In a moderate sized city (about 90,000) in a largely rural/agriculture region, we still hold a fair amount of leverage with our employers simply because of the difficulty they would have in replacing us. There just aren't many people coming out of residency who want to do what we do (traditional non-orthopedic non-thoracic general surgery without subspecialization) or who are willing to live in a smaller population region. It's a power we try to use for good, not evil, and has probably allowed us to be more vocal in addressing medical staff and hospital issues than might otherwise be the case.
Ultimately, our increasing scarcity is our best leverage in dealing with employers. Admittedly, this would be less so for surgeons in larger cities or who are unwilling to pull up stakes if things go south. Again, employment by a hospital may not always be the best situation for the patient due to potential conflicts of interest, but at the end of the day it's better for the patient to have a surgeon in such an arrangement than no surgeon at all.
Robert and Peter, thanks for the excellent comments. Surgeons will have to adapt.
A few comments: 1) Physicians can be employees of private practice groups as well as large healthcare entities, in which cases all of the described limitations apply as well, so its not just a David v. Goliath situation. 2) It is not an absolute truth that employed physicians have less of a voice or less capacity to influence change. In some cases, a physician recognized to be a good provider and local leader can effect tremendous positive change from within a system, perhaps even more so than the less-affiliated solo private practitioner. It all just depends. 3) As already stated, this is a terribly cynical view, so let me add my own hyper-cynical take. This trend is a long time in the making. Some marketplaces were made up entirely of solo private practitioners, working against each other as often as with each other, maximizing their overhead, fighting change, and grumbling about bureaucracy rather than just dealing with it. You would think the EMR revolution was on par with the December revolution. All of this was in the era of sky-high reimbursement, and with all of that money they built nothing (and in fact now want to sell their private island practices to surgeons of my generation). Is it little wonder that the wave of consolidation and employment is happening so quickly? On the contrary there are marketplaces where smart physicians worked together to create strong private practice groups, and those will be places where private practice will continue to thrive. But its hard for me to shed a tear for the endangered solo practitioner, who should have spent less attention on real estate investing and luxury vehicles and more attention on building something of value.
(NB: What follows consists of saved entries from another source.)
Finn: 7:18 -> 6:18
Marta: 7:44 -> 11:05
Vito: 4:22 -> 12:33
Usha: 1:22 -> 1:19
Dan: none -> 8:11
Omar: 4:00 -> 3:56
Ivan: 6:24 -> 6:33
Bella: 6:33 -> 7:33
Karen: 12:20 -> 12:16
I'm part of a four person private practice group that does general/vascular surgery at a Level 2 trauma center. Most of the other doctors around here have joined the hospital except ortho ENT, and ob.
At our institution I see a steady stream of hospitalists, internists, family doctors, even urologists come and go. They are attracted by an intitial salary guarantee for a year or two, then when their salary goes down and they are on RVUs, they leave for another salary guarantee at another institution.
I too have wondered about becoming a "difficult" surgeon and "troublesome" when I insist on certain standards. I'm sure if I was employed by the hospital I'd have to be more circumspect in my criticisms.
Probably some hospitals treat their employed physicians well and appreciate their efforts to improve patient care.
FWIW our hospital was bought by a for-profit hospital that has record profits. I'm glad I'm not working "for the man", but maybe I will have to some day!
Josh, I'm not sure when the er of sky high reimbursement you referred to existed unless you mean pre-1982 when Medicare rates were frozen. In general surgery, reimbursements haven't been sky high since then.
Anon, that's an interesting observation about docs coming and going. I think you will see more and more of that.